The public will once again be able to attend this Friday for the first time since 2019.
“I think it’s important that they have an opportunity to pay their respects … and to pause and reflect,” Truscott said, and to “make that active remembrance.”
“We have family and friends that live here on the base. So it’s important that we have services here.”
The week leading up to Remembrance Day is one of the busiest on the base, Truscott said — speakers visit schools to talk with students across the province and also attend various community services.
More people than ever reached out this year to invite CFB Shilo to be part of their services, she said, but the base has a limited number of people available to send, with many 2nd Battalion, Princess Patricia’s Canadian Light Infantry members currently in Latvia as part of Canada’s Operation Reassurance.
Those attending Shilo’s Remembrance Day ceremony at the multipurpose training facility are asked to arrive by 10:30 a.m. The service can also be live streamed on the Shilo Stag Facebook page.
Other services across Manitoba
Here are some of the other Remembrance Day ceremonies taking place around Manitoba. You can also check the Royal Canadian Legion’s website to find a service near you.
Selkirk’s Royal Canadian Legion Branch 42 is hosting a Remembrance Day ceremony at the Selkirk Recreation Complex. Doors open at 10 a.m. and the ceremony starts at 10:30 a.m.
Portage la Prairie Legion Branch 65 will host a ceremony at Stride Place. Guests are asked to be seated in the arena by 10:30 a.m. A parade will take place at 10:45 a.m., with a moment of silence at 11 a.m.
The McCreary Remembrance Day service will take place at the Royal Canadian Legion Branch 173. Doors open at 10 a.m., and the service begins at 10:45 a.m. Lunch will follow.
The Remembrance Day commemoration service in Dauphin will be held at Credit Union Place, starting at 10:45 a.m. The Remembrance Day cenotaph service will follow on Memorial Boulevard starting at noon.
Steinbach’s Remembrance Day ceremony takes place at the Pat Porter Active Living Centre. The service starts at 10:45 a.m. Doors open at 10 a.m and up to 400 people are allowed. The service will also be live streamed.

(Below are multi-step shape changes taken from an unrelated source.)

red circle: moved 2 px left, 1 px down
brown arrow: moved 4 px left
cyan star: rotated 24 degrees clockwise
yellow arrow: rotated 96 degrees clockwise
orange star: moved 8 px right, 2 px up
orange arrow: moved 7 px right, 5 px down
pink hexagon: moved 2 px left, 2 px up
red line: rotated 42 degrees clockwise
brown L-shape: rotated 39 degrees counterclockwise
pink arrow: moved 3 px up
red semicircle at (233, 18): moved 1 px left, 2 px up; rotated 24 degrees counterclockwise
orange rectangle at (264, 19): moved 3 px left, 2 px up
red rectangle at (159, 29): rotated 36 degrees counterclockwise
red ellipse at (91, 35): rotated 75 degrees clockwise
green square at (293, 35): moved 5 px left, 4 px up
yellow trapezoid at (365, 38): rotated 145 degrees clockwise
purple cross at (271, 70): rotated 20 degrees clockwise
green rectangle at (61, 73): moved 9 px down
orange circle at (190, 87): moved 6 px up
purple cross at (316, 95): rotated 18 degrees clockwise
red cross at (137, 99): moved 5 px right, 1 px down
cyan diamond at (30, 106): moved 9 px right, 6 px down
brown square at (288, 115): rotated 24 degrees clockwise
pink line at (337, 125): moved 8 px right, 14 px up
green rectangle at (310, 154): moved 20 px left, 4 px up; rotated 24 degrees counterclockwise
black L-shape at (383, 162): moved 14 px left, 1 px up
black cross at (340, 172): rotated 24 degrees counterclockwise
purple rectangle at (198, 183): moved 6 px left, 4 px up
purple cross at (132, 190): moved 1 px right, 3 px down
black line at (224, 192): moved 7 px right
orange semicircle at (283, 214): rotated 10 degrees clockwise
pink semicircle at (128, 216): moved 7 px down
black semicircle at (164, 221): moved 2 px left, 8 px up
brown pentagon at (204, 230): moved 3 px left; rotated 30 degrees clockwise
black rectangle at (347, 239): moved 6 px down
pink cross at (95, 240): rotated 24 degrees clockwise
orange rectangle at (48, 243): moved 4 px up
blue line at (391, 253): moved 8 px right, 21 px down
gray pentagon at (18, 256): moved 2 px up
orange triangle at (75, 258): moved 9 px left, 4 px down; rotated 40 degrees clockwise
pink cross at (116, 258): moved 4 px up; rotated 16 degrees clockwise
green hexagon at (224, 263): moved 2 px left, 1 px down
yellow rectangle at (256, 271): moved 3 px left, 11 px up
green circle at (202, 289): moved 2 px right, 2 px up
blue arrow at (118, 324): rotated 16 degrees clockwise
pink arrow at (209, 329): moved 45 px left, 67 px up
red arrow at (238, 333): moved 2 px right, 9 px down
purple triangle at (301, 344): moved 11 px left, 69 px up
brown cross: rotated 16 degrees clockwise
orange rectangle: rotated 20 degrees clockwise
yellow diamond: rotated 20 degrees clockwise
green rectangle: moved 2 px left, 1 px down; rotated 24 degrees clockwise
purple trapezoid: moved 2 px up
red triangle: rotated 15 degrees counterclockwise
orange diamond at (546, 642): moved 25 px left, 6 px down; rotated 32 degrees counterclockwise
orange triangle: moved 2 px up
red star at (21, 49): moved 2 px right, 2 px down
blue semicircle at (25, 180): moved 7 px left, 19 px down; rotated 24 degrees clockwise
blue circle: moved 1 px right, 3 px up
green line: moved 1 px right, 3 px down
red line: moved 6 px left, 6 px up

In Winkler, the ceremony at the P.W. Enns Centennial Concert Hall will begin at 10:45 a.m. Doors will open at 10:15 a.m.
The Morden Remembrance Day service takes place at 10:45 a.m. at Confederation Park.
In Neepawa, the Remembrance Day service begins at 10:45 a.m. at Yellowhead Hall.
A service in The Pas will be held at the Kelsey Community School on Friday at 10:45 a.m. A parade will muster at Royal Canadian Legion Branch #19 at 10:15 a.m. and depart for the school at 10:30 a.m.
In Niverville, there will be a Remembrance Day service at the Niverville Heritage Centre at 10 a.m.